In UdemNouvelles – le 11 mars 2013 :
Accéder au site source de notre article.
Certains parents sont déstabilisés devant la tristesse de leur enfant. Ils minimiseront cette émotion, paniqueront devant leur incapacité à aider leur progéniture ou encore auront recours à la punition. Ces comportements pourraient entrainer chez l’enfant des attitudes négatives par rapport à la tristesse qui, à l’âge adulte, joueraient un rôle dans la manifestation de symptômes dépressifs. Ce sont les conclusions d’une étude exploratoire menée par des chercheurs du Département de psychologie de l’Université de Montréal.
L’équipe a demandé à 140 étudiants de premier cycle de remplir trois questionnaires, le premier évaluant la socialisation des émotions – les agissements des parents à l’égard des sentiments de leurs enfants –, le deuxième les attitudes devant la tristesse et le dernier les symptômes de dépression.

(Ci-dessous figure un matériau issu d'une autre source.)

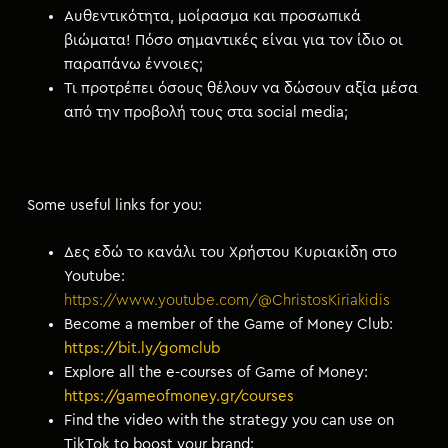
Αυθεντικότητα, μοίρασμα και προσωπικά
βιώματα! Πόσο σημαντικές είναι για τον ίδιο οι
παραπάνω έννοιες;
Τι προτρέπει όσους θέλουν να δώσουν αξία μέσα
από την προβολή τους στα social media;
Some useful links for you:
Δες εδώ το κανάλι του Χρήστου Κυριακίδη στο
Youtube:
https://www.youtube.com/@ChristosKiriakidis
Become a member of the Game of Money Club:
https://bit.ly/gomclub
Explore all the e-courses of Game of Money:
https://gameofmoney.gr/courses
Find the video with the strategy you can use on
TikTok to boost your brand: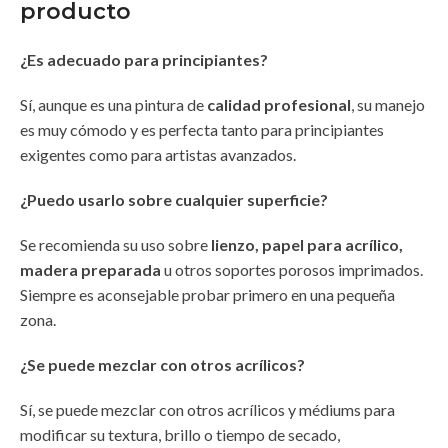
producto
¿Es adecuado para principiantes?
Sí, aunque es una pintura de
calidad profesional
, su manejo
es muy cómodo y es perfecta tanto para principiantes
exigentes como para artistas avanzados.
¿Puedo usarlo sobre cualquier superficie?
Se recomienda su uso sobre
lienzo, papel para acrílico,
madera preparada
u otros soportes porosos imprimados.
Siempre es aconsejable probar primero en una pequeña
zona.
¿Se puede mezclar con otros acrílicos?
Sí, se puede mezclar con otros acrílicos y médiums para
modificar su textura, brillo o tiempo de secado,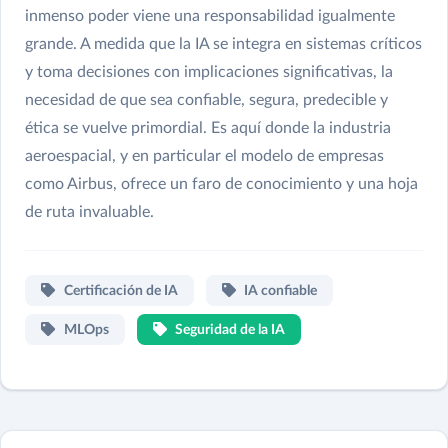
inmenso poder viene una responsabilidad igualmente
grande. A medida que la IA se integra en sistemas críticos
y toma decisiones con implicaciones significativas, la
necesidad de que sea confiable, segura, predecible y
ética se vuelve primordial. Es aquí donde la industria
aeroespacial, y en particular el modelo de empresas
como Airbus, ofrece un faro de conocimiento y una hoja
de ruta invaluable.
Certificación de IA
IA confiable
MLOps
Seguridad de la IA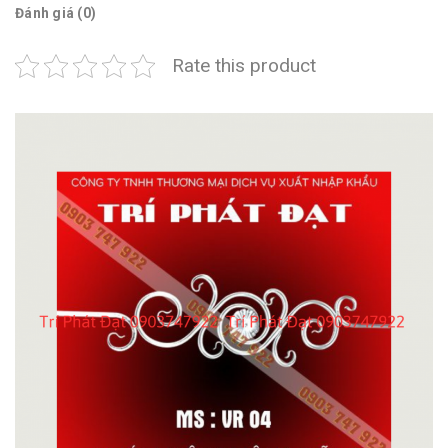
Đánh giá (0)
Rate this product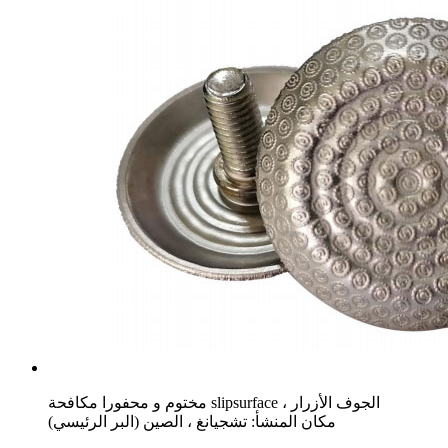
مختوم و محفورا مكافحة slipsurface ، الجوف الأزرار
مكان المنشأ: تشجيانغ ، الصين (البر الرئيسي)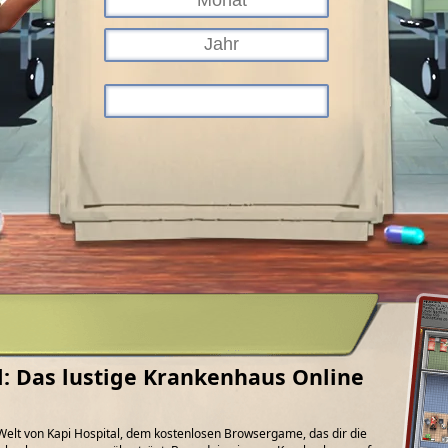
l: Das lustige Krankenhaus Online
e Welt von Kapi Hospital, dem kostenlosen Browsergame, das dir die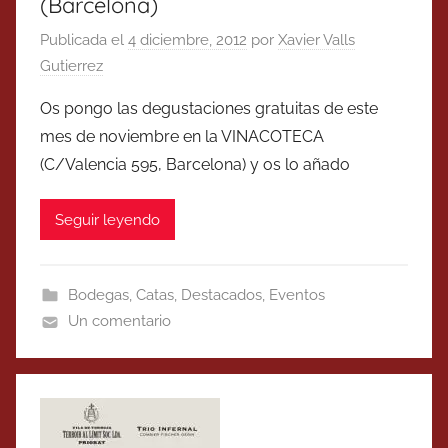
(Barcelona)
Publicada el
4 diciembre, 2012
por
Xavier Valls
Gutierrez
Os pongo las degustaciones gratuitas de este
mes de noviembre en la VINACOTECA
(C/Valencia 595, Barcelona) y os lo añado
Seguir leyendo
Bodegas
,
Catas
,
Destacados
,
Eventos
Un comentario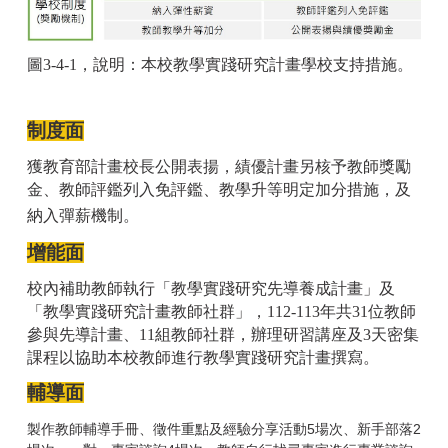
圖3
-4-1，說明：本校教學實踐研究計畫學校支持措施。
制度面
獲教育部計畫校長公開表揚，績優計畫另核予教師獎勵
金、教師評鑑列入免評鑑、教學升等明定加分措施，及
納入彈薪機制。
增能面
校內補助教師執行「教學實踐研究先導養成計畫」及
「教學實踐研究計畫教師社群」，112-113年共31位教師
參與先導計畫、11組教師社群，辦理研習講座及3天密集
課程以協助本校教師進行教學實踐研究計畫撰寫。
輔導面
製作教師輔導手冊、徵件重點及經驗分享活動5場次、新手部落2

Quatre attitudes liées à la tristesse se sont révélées significatives: la perception de la tristesse comme étant une plainte, la colère envers soi-même d’être dans un état de tristesse, la crainte d’être rejeté si l’on est triste et la peur de l’état auquel la tristesse pourrait conduire.
«Plus les étudiants disaient avoir ces attitudes négatives face à la tristesse, plus il était probable qu’ils aient vécu une socialisation parentale des émotions non soutenante, comme la punition ou l’indifférence, et plus ils rapportaient de symptômes dépressifs», indique Marie-Ève Boucher, première auteure de l’étude publiée dans la Revue européenne de psychologie appliquée.
Selon la doctorante en psychologie, cette étude serait la première à examiner le lien entre la socialisation parentale des émotions des enfants et la dépression à l’âge adulte. «Jusqu’à présent, la science s’est surtout penchée sur les méta-émotions des parents, c’est-à-dire les pensées associées aux émotions, et comment celles-ci déterminent leur comportement envers les émotions de leurs enfants», remarque-t-elle.
La tristesse, une émotion salvatrice
Les gros chagrins ne sont pas agréables à vivre, mais ils sont essentiels à la psyché humaine. «La tristesse est une émotion adaptative, explique Marie-Ève Boucher. Elle aide à accepter les pertes vécues au quotidien. Elle permet d’être plus calme et introspectif. Ce ralentissement général donne le temps d’intégrer la perte. Par la suite, l’énergie revient et la vie peut reprendre son cours.»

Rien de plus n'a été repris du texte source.